**RECORDS FOR THIS EXERCISE:**

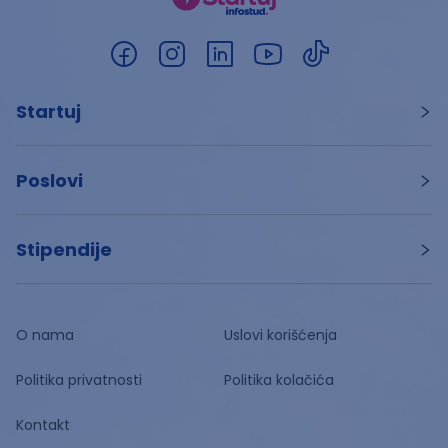
Startuj
Poslovi
Stipendije
O nama
Uslovi korišćenja
Politika privatnosti
Politika kolačića
Kontakt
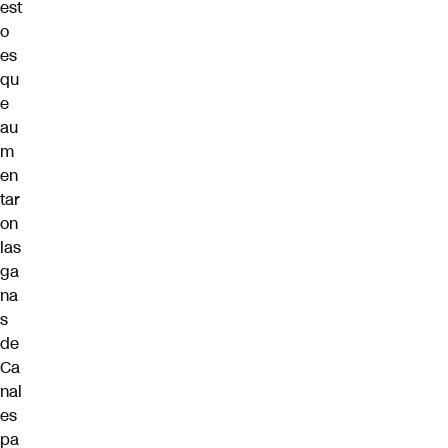
est
o
es
qu
e
au
m
en
tar
on
las
ga
na
s
de
Ca
nal
es
pa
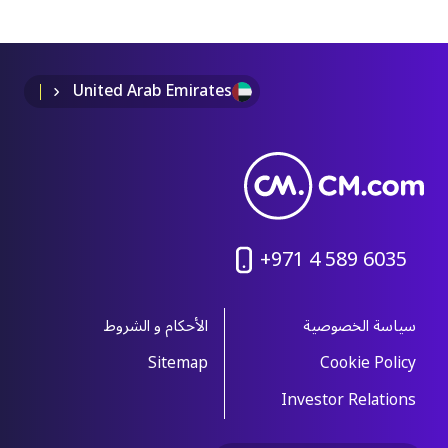
إيجاد طرق جديدة وفعالة للوصول إلى المتبرعين
المحتملين وتحويلهم إلى سفراء للمؤسّسة.
United Arab Emirates
+971 4 589 6035
سياسة الخصوصية
الأحكام و الشروط
Sitemap
Cookie Policy
Investor Relations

**PROMPT:** Determine the count of lines in the data that contain the string "Politika", and reply with that count alone.

**RESPONSE:** 2